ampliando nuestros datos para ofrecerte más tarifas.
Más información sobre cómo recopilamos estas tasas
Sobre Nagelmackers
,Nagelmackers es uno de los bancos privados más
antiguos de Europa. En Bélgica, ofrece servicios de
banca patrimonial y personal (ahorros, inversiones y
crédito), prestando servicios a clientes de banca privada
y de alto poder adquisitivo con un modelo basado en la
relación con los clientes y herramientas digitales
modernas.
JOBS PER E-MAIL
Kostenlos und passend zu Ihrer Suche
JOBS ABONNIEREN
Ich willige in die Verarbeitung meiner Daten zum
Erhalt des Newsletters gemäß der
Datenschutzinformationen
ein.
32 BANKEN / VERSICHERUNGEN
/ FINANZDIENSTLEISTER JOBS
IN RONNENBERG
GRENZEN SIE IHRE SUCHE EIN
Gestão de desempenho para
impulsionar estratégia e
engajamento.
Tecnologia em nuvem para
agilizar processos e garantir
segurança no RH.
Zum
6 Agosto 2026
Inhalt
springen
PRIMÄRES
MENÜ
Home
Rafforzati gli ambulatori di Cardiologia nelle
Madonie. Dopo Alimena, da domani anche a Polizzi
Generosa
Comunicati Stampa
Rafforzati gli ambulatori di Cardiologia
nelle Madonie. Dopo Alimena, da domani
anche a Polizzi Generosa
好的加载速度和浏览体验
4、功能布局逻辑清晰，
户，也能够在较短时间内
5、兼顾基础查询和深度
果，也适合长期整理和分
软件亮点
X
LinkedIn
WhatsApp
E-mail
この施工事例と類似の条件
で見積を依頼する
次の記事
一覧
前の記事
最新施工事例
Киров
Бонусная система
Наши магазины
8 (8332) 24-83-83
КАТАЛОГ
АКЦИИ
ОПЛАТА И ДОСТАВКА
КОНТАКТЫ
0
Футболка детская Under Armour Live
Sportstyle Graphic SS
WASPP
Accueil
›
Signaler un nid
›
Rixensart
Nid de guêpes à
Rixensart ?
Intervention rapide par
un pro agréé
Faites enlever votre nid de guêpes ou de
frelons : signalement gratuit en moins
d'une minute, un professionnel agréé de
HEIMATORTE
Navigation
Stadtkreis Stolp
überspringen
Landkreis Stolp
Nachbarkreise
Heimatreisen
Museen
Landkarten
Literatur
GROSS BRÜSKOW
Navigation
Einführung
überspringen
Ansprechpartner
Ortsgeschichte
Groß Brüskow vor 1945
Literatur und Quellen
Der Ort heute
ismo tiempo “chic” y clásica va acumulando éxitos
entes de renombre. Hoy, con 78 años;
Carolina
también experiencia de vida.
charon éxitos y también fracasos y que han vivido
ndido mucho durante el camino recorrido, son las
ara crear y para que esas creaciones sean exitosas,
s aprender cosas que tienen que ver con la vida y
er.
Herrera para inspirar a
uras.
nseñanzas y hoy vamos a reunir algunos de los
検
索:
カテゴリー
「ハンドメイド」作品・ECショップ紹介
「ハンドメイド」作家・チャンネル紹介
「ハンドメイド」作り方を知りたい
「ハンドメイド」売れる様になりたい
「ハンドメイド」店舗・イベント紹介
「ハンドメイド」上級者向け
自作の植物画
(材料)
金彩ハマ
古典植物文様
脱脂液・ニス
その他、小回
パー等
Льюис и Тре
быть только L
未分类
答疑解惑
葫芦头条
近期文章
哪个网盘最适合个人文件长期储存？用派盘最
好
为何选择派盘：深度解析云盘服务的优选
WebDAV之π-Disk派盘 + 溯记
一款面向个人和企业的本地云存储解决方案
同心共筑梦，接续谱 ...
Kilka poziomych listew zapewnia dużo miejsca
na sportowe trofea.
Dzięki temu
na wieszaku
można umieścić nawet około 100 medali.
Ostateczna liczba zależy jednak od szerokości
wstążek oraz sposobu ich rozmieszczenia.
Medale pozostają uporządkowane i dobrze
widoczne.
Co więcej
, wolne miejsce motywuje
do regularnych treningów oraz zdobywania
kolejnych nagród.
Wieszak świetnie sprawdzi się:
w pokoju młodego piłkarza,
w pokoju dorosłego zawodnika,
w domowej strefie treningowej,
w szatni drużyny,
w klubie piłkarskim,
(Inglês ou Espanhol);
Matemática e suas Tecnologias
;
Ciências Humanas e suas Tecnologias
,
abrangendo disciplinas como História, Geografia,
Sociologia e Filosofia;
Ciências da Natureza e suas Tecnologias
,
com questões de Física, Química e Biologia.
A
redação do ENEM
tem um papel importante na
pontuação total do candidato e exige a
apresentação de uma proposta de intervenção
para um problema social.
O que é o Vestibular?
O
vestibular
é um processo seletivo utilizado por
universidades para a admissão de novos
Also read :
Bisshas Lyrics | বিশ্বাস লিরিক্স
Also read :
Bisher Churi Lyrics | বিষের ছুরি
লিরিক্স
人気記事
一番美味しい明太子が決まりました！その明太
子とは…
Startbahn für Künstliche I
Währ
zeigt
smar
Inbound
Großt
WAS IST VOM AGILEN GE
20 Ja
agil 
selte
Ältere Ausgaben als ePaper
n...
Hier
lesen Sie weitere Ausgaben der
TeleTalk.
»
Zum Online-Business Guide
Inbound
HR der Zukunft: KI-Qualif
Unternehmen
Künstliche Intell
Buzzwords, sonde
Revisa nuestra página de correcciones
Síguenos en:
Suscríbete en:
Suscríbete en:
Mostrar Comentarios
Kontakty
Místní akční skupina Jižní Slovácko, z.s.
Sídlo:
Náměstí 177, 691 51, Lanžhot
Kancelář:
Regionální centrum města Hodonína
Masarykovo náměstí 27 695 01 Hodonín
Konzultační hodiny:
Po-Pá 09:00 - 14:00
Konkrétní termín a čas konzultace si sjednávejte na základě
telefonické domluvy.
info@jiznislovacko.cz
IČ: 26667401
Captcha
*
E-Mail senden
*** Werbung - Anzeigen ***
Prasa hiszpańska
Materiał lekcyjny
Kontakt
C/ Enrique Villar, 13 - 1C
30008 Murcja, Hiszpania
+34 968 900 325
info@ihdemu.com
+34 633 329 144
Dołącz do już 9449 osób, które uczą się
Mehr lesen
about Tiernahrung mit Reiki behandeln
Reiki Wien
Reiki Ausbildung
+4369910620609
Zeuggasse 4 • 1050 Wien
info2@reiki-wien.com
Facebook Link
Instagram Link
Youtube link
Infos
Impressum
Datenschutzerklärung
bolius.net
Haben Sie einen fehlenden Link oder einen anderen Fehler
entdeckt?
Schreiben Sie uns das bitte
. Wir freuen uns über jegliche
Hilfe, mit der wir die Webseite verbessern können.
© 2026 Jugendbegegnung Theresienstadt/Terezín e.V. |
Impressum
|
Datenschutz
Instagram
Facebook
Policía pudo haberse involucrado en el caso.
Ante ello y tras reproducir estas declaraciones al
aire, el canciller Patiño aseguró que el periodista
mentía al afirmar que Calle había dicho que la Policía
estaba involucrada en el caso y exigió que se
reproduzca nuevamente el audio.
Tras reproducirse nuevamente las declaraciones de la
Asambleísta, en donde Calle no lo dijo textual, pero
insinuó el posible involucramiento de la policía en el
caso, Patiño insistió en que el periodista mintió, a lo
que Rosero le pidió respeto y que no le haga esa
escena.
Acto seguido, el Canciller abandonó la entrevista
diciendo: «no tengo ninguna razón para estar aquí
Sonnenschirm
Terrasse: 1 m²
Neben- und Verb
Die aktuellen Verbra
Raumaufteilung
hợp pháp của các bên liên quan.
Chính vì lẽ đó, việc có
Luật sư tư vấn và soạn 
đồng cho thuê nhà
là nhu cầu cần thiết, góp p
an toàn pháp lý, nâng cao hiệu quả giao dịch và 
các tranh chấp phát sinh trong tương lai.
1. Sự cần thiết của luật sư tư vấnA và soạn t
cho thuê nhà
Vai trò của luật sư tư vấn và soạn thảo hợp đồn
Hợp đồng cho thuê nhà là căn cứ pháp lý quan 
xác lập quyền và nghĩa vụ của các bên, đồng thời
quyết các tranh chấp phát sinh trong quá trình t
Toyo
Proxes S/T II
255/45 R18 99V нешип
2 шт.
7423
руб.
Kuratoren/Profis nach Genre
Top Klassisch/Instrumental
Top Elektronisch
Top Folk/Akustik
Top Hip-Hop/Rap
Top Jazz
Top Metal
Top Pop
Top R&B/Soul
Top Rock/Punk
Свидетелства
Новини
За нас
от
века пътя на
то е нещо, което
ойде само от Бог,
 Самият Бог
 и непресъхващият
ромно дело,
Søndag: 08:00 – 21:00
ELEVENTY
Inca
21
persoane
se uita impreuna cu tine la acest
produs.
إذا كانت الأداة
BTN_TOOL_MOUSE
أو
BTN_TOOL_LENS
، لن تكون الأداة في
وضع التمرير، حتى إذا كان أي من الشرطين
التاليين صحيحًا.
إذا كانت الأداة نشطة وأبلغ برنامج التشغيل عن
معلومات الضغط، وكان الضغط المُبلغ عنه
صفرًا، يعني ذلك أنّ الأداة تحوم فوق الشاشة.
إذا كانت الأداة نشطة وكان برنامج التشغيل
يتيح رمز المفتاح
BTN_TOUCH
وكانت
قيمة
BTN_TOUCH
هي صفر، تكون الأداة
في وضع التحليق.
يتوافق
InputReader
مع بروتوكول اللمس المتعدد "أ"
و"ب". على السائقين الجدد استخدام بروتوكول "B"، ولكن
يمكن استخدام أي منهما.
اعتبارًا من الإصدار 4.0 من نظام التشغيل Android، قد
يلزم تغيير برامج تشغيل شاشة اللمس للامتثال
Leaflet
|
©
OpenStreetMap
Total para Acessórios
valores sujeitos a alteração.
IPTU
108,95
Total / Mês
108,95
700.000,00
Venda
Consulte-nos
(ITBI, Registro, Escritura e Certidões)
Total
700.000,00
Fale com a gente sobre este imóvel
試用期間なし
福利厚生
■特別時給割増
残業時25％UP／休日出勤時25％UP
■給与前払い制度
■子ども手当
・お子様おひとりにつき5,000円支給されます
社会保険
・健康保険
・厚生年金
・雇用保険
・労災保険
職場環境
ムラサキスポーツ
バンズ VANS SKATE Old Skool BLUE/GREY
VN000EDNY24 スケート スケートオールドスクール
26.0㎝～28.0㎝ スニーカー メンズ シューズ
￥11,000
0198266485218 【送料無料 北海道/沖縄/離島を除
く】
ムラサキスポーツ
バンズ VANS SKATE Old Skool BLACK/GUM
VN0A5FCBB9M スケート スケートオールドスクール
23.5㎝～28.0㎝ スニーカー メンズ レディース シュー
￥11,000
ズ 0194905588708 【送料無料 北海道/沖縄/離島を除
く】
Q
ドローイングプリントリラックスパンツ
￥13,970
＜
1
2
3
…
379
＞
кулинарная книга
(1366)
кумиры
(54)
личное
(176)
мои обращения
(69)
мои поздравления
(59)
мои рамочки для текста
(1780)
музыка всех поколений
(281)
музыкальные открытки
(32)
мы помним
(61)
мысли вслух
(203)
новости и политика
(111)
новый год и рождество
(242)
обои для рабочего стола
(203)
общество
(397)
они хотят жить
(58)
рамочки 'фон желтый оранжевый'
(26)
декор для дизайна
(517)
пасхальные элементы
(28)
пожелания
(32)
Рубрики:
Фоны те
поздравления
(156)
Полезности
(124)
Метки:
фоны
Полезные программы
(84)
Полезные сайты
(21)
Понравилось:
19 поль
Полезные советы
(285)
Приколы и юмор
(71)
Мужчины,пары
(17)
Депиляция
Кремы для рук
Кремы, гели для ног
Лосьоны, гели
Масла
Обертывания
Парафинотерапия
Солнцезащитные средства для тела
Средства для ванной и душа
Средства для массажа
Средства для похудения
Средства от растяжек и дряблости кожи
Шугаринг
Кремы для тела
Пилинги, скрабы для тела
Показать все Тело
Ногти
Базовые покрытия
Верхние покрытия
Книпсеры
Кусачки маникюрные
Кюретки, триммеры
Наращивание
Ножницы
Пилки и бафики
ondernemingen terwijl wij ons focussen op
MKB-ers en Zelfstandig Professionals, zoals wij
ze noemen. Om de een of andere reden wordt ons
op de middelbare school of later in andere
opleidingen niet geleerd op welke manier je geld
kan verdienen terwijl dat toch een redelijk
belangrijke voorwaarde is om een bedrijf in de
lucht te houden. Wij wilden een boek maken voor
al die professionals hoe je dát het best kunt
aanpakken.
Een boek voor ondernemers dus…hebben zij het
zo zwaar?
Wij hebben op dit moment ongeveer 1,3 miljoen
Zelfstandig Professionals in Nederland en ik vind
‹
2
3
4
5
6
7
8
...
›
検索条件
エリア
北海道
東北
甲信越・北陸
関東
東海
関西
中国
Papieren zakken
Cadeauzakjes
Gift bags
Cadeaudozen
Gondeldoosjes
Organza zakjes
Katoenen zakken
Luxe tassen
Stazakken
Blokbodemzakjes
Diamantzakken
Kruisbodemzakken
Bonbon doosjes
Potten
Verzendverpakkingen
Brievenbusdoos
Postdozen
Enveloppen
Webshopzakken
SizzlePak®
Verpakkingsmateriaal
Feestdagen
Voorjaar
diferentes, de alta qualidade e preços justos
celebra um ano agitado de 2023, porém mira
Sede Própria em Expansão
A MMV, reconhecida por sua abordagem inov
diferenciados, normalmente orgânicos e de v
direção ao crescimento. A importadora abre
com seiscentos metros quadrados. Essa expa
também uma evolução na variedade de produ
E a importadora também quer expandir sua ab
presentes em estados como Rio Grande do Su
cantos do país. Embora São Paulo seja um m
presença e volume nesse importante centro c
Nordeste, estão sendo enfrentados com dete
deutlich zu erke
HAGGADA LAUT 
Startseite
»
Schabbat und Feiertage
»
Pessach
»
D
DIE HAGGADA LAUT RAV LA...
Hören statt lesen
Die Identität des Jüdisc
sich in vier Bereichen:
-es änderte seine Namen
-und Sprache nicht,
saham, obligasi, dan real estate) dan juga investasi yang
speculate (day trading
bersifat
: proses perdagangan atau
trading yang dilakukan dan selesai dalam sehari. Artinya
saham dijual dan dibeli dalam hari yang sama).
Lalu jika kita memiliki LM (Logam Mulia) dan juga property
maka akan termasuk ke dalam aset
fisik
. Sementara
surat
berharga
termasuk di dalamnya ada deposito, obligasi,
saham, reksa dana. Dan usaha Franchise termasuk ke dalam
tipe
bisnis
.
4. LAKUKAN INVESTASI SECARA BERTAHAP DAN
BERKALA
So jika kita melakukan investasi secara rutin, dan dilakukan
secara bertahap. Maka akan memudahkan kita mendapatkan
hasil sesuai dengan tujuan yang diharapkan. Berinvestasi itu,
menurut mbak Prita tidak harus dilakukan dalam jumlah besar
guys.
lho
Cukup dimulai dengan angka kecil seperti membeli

□ □ □ □ □

YOUR TASK: Output must consist only of the listing's lines from the first through the line with "un pro agréé", reproduced word for word.

EXPECTED ANSWER:
ampliando nuestros datos para ofrecerte más tarifas.
Más información sobre cómo recopilamos estas tasas
Sobre Nagelmackers
,Nagelmackers es uno de los bancos privados más
antiguos de Europa. En Bélgica, ofrece servicios de
banca patrimonial y personal (ahorros, inversiones y
crédito), prestando servicios a clientes de banca privada
y de alto poder adquisitivo con un modelo basado en la
relación con los clientes y herramientas digitales
modernas.
JOBS PER E-MAIL
Kostenlos und passend zu Ihrer Suche
JOBS ABONNIEREN
Ich willige in die Verarbeitung meiner Daten zum
Erhalt des Newsletters gemäß der
Datenschutzinformationen
ein.
32 BANKEN / VERSICHERUNGEN
/ FINANZDIENSTLEISTER JOBS
IN RONNENBERG
GRENZEN SIE IHRE SUCHE EIN
Gestão de desempenho para
impulsionar estratégia e
engajamento.
Tecnologia em nuvem para
agilizar processos e garantir
segurança no RH.
Zum
6 Agosto 2026
Inhalt
springen
PRIMÄRES
MENÜ
Home
Rafforzati gli ambulatori di Cardiologia nelle
Madonie. Dopo Alimena, da domani anche a Polizzi
Generosa
Comunicati Stampa
Rafforzati gli ambulatori di Cardiologia
nelle Madonie. Dopo Alimena, da domani
anche a Polizzi Generosa
好的加载速度和浏览体验
4、功能布局逻辑清晰，
户，也能够在较短时间内
5、兼顾基础查询和深度
果，也适合长期整理和分
软件亮点
X
LinkedIn
WhatsApp
E-mail
この施工事例と類似の条件
で見積を依頼する
次の記事
一覧
前の記事
最新施工事例
Киров
Бонусная система
Наши магазины
8 (8332) 24-83-83
КАТАЛОГ
АКЦИИ
ОПЛАТА И ДОСТАВКА
КОНТАКТЫ
0
Футболка детская Under Armour Live
Sportstyle Graphic SS
WASPP
Accueil
›
Signaler un nid
›
Rixensart
Nid de guêpes à
Rixensart ?
Intervention rapide par
un pro agréé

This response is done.